The Scottish Government Energy Consents Unit has given the go-ahead to London-based renewables company Alcemi and Danish investment firm CIP for the construction of two massive BESS projects.
The planning permission was granted to the 1 GW/2 GWh Rawhills Energy Storage facility in Coalburn, south of Glasgow, and the 500 MW/1,000 MWh Devilla Energy Storage site in Fife, north of Edinburgh.
According to Alcemi, CIP is expected to take a final investment decision for the two BESS projects later this year, with construction set to start shortly thereafter.
The two projects will support the transmission system by limiting network constraints and further enabling the integration of renewable energy sources into the grid.
“These projects will provide stability to the grid, limit network constraints, and are vital to maximising our offshore wind generation.

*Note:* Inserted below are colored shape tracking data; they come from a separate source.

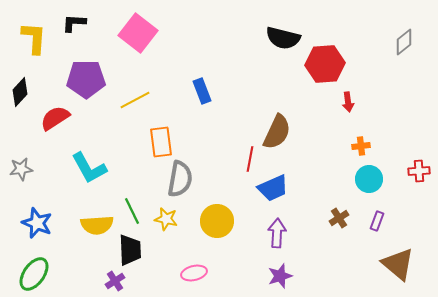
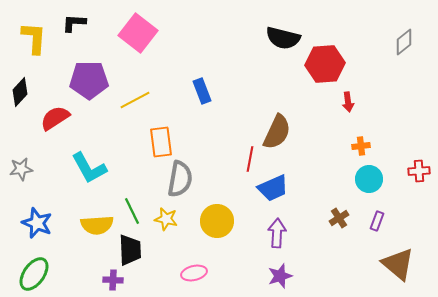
purple pentagon: moved 3 px right, 1 px down
purple cross: moved 2 px left, 1 px up; rotated 36 degrees clockwise
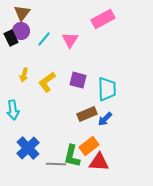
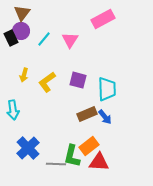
blue arrow: moved 2 px up; rotated 84 degrees counterclockwise
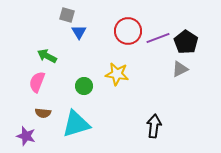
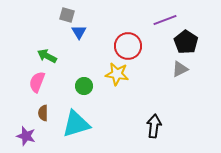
red circle: moved 15 px down
purple line: moved 7 px right, 18 px up
brown semicircle: rotated 84 degrees clockwise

They are a key component to ensuring renewable energy is transported across the country,” said Alcemi Development Director James Forster.
Working closely with local authorities and stakeholders, both projects have undergone extensive environmental impact assessments, according to the developers. Environmental initiatives include tree and shrub planting and the creation of new habitats, which will enhance biodiversity across the sites.
The two projects were developed in collaboration with CIP through their Flagship Funds as part of Alcemi’s 4 GW energy storage portfolio deployed at key locations across the United Kingdom. Alcemi aims to develop at least eight large-scale transmission-connected storage and network support projects across Great Britain.
Another big battery project by Alcemi, the 500 MW/1,000 MWh Coalburn 1 installation, broke ground in December, following CIP’s final investment decision. Canadian Solar is supplying 1.7 GW (DC) of e-STORAGE lithium iron phosphate batteries for the project.